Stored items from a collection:
'''
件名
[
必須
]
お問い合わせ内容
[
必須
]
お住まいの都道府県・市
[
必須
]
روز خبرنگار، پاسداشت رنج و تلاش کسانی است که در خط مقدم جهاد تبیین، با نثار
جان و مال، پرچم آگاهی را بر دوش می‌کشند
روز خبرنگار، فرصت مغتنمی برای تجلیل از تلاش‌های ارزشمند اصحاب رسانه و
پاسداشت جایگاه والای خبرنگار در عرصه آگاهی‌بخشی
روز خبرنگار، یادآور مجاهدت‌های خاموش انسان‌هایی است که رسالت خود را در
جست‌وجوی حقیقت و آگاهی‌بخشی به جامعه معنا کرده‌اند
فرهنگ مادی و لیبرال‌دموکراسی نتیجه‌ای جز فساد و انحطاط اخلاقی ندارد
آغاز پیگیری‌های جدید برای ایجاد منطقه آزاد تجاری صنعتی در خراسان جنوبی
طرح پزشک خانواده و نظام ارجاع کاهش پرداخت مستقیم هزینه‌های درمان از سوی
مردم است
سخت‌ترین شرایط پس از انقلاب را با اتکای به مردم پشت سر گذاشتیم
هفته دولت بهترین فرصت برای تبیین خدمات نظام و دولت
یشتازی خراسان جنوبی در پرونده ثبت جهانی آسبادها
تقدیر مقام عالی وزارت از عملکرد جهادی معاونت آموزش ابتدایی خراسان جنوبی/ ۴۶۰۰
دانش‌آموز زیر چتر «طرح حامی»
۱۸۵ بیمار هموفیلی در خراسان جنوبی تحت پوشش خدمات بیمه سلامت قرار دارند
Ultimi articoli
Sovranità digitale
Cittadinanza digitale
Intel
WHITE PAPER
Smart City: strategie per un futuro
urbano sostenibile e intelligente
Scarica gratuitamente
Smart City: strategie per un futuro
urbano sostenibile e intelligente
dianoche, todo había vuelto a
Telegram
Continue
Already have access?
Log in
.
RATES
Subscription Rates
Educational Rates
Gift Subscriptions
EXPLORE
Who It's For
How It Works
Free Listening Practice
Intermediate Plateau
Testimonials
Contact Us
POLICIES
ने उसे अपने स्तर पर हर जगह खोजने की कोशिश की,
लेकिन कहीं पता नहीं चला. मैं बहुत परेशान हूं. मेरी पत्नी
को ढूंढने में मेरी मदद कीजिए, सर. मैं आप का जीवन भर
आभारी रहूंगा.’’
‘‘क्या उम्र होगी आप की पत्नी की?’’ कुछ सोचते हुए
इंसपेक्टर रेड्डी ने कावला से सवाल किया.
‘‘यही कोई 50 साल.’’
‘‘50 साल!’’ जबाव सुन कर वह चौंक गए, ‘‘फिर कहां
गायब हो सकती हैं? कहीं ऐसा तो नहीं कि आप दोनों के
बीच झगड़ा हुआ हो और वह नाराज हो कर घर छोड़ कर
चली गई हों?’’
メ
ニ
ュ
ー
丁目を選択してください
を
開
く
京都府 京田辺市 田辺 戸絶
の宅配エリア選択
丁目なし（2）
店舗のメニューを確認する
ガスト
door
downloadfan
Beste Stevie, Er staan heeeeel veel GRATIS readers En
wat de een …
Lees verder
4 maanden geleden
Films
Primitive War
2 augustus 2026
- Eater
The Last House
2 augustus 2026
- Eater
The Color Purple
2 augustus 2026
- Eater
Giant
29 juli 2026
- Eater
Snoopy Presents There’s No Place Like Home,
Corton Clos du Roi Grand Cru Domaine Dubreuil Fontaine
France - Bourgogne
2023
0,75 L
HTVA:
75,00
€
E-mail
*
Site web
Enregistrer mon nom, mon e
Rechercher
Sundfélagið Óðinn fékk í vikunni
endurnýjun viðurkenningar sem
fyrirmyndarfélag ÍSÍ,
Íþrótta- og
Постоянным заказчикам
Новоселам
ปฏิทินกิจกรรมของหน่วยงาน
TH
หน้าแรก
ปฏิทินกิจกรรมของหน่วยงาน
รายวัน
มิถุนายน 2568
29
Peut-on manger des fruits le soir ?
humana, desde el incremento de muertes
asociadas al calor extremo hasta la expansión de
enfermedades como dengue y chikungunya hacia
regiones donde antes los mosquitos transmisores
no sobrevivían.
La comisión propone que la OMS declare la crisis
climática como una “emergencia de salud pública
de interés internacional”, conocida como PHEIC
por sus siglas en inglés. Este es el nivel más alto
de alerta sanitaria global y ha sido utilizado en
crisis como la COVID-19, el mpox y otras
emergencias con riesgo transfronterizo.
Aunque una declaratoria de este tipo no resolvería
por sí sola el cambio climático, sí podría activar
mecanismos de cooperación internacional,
'''
● **TASK**: The entries above must be returned exactly.

● **SOLUTION TO THIS EXERCISE**:
件名
[
必須
]
お問い合わせ内容
[
必須
]
お住まいの都道府県・市
[
必須
]
روز خبرنگار، پاسداشت رنج و تلاش کسانی است که در خط مقدم جهاد تبیین، با نثار
جان و مال، پرچم آگاهی را بر دوش می‌کشند
روز خبرنگار، فرصت مغتنمی برای تجلیل از تلاش‌های ارزشمند اصحاب رسانه و
پاسداشت جایگاه والای خبرنگار در عرصه آگاهی‌بخشی
روز خبرنگار، یادآور مجاهدت‌های خاموش انسان‌هایی است که رسالت خود را در
جست‌وجوی حقیقت و آگاهی‌بخشی به جامعه معنا کرده‌اند
فرهنگ مادی و لیبرال‌دموکراسی نتیجه‌ای جز فساد و انحطاط اخلاقی ندارد
آغاز پیگیری‌های جدید برای ایجاد منطقه آزاد تجاری صنعتی در خراسان جنوبی
طرح پزشک خانواده و نظام ارجاع کاهش پرداخت مستقیم هزینه‌های درمان از سوی
مردم است
سخت‌ترین شرایط پس از انقلاب را با اتکای به مردم پشت سر گذاشتیم
هفته دولت بهترین فرصت برای تبیین خدمات نظام و دولت
یشتازی خراسان جنوبی در پرونده ثبت جهانی آسبادها
تقدیر مقام عالی وزارت از عملکرد جهادی معاونت آموزش ابتدایی خراسان جنوبی/ ۴۶۰۰
دانش‌آموز زیر چتر «طرح حامی»
۱۸۵ بیمار هموفیلی در خراسان جنوبی تحت پوشش خدمات بیمه سلامت قرار دارند
Ultimi articoli
Sovranità digitale
Cittadinanza digitale
Intel
WHITE PAPER
Smart City: strategie per un futuro
urbano sostenibile e intelligente
Scarica gratuitamente
Smart City: strategie per un futuro
urbano sostenibile e intelligente
dianoche, todo había vuelto a
Telegram
Continue
Already have access?
Log in
.
RATES
Subscription Rates
Educational Rates
Gift Subscriptions
EXPLORE
Who It's For
How It Works
Free Listening Practice
Intermediate Plateau
Testimonials
Contact Us
POLICIES
ने उसे अपने स्तर पर हर जगह खोजने की कोशिश की,
लेकिन कहीं पता नहीं चला. मैं बहुत परेशान हूं. मेरी पत्नी
को ढूंढने में मेरी मदद कीजिए, सर. मैं आप का जीवन भर
आभारी रहूंगा.’’
‘‘क्या उम्र होगी आप की पत्नी की?’’ कुछ सोचते हुए
इंसपेक्टर रेड्डी ने कावला से सवाल किया.
‘‘यही कोई 50 साल.’’
‘‘50 साल!’’ जबाव सुन कर वह चौंक गए, ‘‘फिर कहां
गायब हो सकती हैं? कहीं ऐसा तो नहीं कि आप दोनों के
बीच झगड़ा हुआ हो और वह नाराज हो कर घर छोड़ कर
चली गई हों?’’
メ
ニ
ュ
ー
丁目を選択してください
を
開
く
京都府 京田辺市 田辺 戸絶
の宅配エリア選択
丁目なし（2）
店舗のメニューを確認する
ガスト
door
downloadfan
Beste Stevie, Er staan heeeeel veel GRATIS readers En
wat de een …
Lees verder
4 maanden geleden
Films
Primitive War
2 augustus 2026
- Eater
The Last House
2 augustus 2026
- Eater
The Color Purple
2 augustus 2026
- Eater
Giant
29 juli 2026
- Eater
Snoopy Presents There’s No Place Like Home,
Corton Clos du Roi Grand Cru Domaine Dubreuil Fontaine
France - Bourgogne
2023
0,75 L
HTVA:
75,00
€
E-mail
*
Site web
Enregistrer mon nom, mon e
Rechercher
Sundfélagið Óðinn fékk í vikunni
endurnýjun viðurkenningar sem
fyrirmyndarfélag ÍSÍ,
Íþrótta- og
Постоянным заказчикам
Новоселам
ปฏิทินกิจกรรมของหน่วยงาน
TH
หน้าแรก
ปฏิทินกิจกรรมของหน่วยงาน
รายวัน
มิถุนายน 2568
29
Peut-on manger des fruits le soir ?
humana, desde el incremento de muertes
asociadas al calor extremo hasta la expansión de
enfermedades como dengue y chikungunya hacia
regiones donde antes los mosquitos transmisores
no sobrevivían.
La comisión propone que la OMS declare la crisis
climática como una “emergencia de salud pública
de interés internacional”, conocida como PHEIC
por sus siglas en inglés. Este es el nivel más alto
de alerta sanitaria global y ha sido utilizado en
crisis como la COVID-19, el mpox y otras
emergencias con riesgo transfronterizo.
Aunque una declaratoria de este tipo no resolvería
por sí sola el cambio climático, sí podría activar
mecanismos de cooperación internacional,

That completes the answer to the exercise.